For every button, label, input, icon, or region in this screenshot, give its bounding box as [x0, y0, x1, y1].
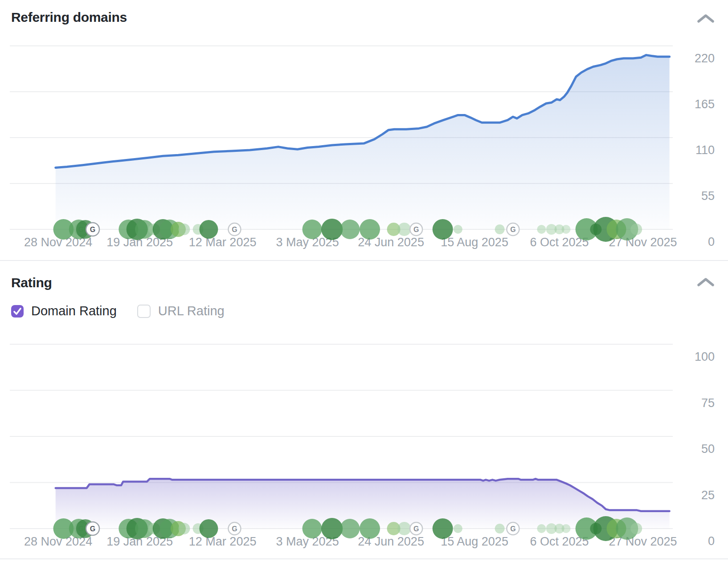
google-update-badge[interactable]: G [507, 223, 519, 236]
x-tick-label: 12 Mar 2025 [189, 535, 257, 548]
google-update-marker[interactable] [360, 219, 380, 240]
google-update-marker[interactable] [199, 220, 218, 239]
chart-canvas: 05511016522028 Nov 202419 Jan 202512 Mar… [0, 40, 728, 254]
domain-rating-checkbox[interactable] [11, 305, 24, 318]
y-tick-label: 25 [701, 489, 715, 502]
google-update-marker[interactable] [630, 224, 642, 235]
y-tick-label: 165 [695, 98, 715, 111]
x-tick-label: 15 Aug 2025 [441, 236, 508, 249]
url-rating-toggle[interactable]: URL Rating [137, 304, 225, 318]
google-update-marker[interactable] [537, 524, 546, 533]
google-update-marker[interactable] [561, 225, 570, 234]
y-tick-label: 100 [695, 350, 715, 363]
g-letter: G [232, 226, 237, 233]
rating-legend-controls: Domain Rating URL Rating [11, 304, 225, 318]
google-update-marker[interactable] [321, 518, 343, 539]
y-tick-label: 0 [708, 235, 715, 248]
domain-rating-toggle[interactable]: Domain Rating [11, 304, 117, 318]
google-update-marker[interactable] [360, 518, 380, 539]
google-update-marker[interactable] [303, 220, 322, 239]
google-update-marker[interactable] [397, 522, 411, 535]
google-update-badge[interactable]: G [228, 522, 241, 535]
google-update-marker[interactable] [397, 223, 411, 236]
google-update-marker[interactable] [495, 224, 505, 234]
google-update-marker[interactable] [178, 523, 190, 534]
google-update-marker[interactable] [630, 523, 642, 534]
google-update-marker[interactable] [433, 219, 453, 240]
y-tick-label: 50 [701, 442, 715, 456]
google-update-badge[interactable]: G [86, 522, 99, 535]
x-tick-label: 12 Mar 2025 [189, 236, 257, 249]
g-letter: G [90, 525, 95, 533]
google-update-marker[interactable] [340, 519, 360, 538]
google-update-marker[interactable] [537, 225, 546, 234]
section-title-referring-domains: Referring domains [11, 10, 127, 25]
google-update-badge[interactable]: G [228, 223, 241, 236]
google-update-marker[interactable] [199, 519, 218, 538]
referring-domains-chart[interactable]: 05511016522028 Nov 202419 Jan 202512 Mar… [0, 40, 728, 254]
domain-rating-chart[interactable]: 025507510028 Nov 202419 Jan 202512 Mar 2… [0, 330, 728, 553]
google-update-badge[interactable]: G [410, 522, 422, 535]
backlink-profile-panel: Referring domains 05511016522028 Nov 202… [0, 0, 728, 562]
google-update-marker[interactable] [454, 225, 462, 234]
collapse-referring-domains-button[interactable] [695, 11, 716, 26]
chevron-up-icon [696, 276, 716, 288]
url-rating-label: URL Rating [158, 304, 225, 318]
collapse-rating-button[interactable] [695, 274, 716, 289]
google-update-marker[interactable] [321, 219, 343, 240]
x-tick-label: 15 Aug 2025 [441, 535, 508, 548]
g-letter: G [232, 525, 237, 533]
chart-canvas: 025507510028 Nov 202419 Jan 202512 Mar 2… [0, 330, 728, 553]
g-letter: G [510, 226, 515, 233]
google-update-badge[interactable]: G [507, 522, 519, 535]
g-letter: G [413, 525, 419, 533]
google-update-marker[interactable] [433, 518, 453, 539]
g-letter: G [510, 525, 515, 533]
section-title-rating: Rating [11, 275, 52, 290]
section-divider [0, 260, 728, 261]
bottom-divider [0, 558, 728, 559]
google-update-badge[interactable]: G [410, 223, 422, 236]
y-tick-label: 55 [701, 189, 715, 203]
url-rating-checkbox[interactable] [137, 305, 151, 318]
domain-rating-label: Domain Rating [31, 304, 117, 318]
google-update-marker[interactable] [495, 524, 505, 533]
g-letter: G [413, 226, 419, 233]
google-update-marker[interactable] [561, 524, 570, 533]
chevron-up-icon [696, 12, 716, 24]
area-fill [56, 55, 670, 229]
google-update-marker[interactable] [303, 519, 322, 538]
g-letter: G [90, 226, 95, 233]
google-update-marker[interactable] [454, 524, 462, 533]
y-tick-label: 220 [695, 52, 715, 65]
google-update-badge[interactable]: G [86, 223, 99, 236]
y-tick-label: 0 [708, 534, 715, 548]
google-update-marker[interactable] [178, 224, 190, 235]
checkmark-icon [11, 305, 24, 318]
y-tick-label: 110 [695, 143, 715, 157]
google-update-marker[interactable] [340, 220, 360, 239]
y-tick-label: 75 [701, 396, 715, 410]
=======
* [What the exercise asks] Go through the listing above and copy each line where the string "section" appears.

* [Output of the task]
section-title-referring-domains: Referring domains [11, 10, 127, 25]
section-title-rating: Rating [11, 275, 52, 290]
section-divider [0, 260, 728, 261]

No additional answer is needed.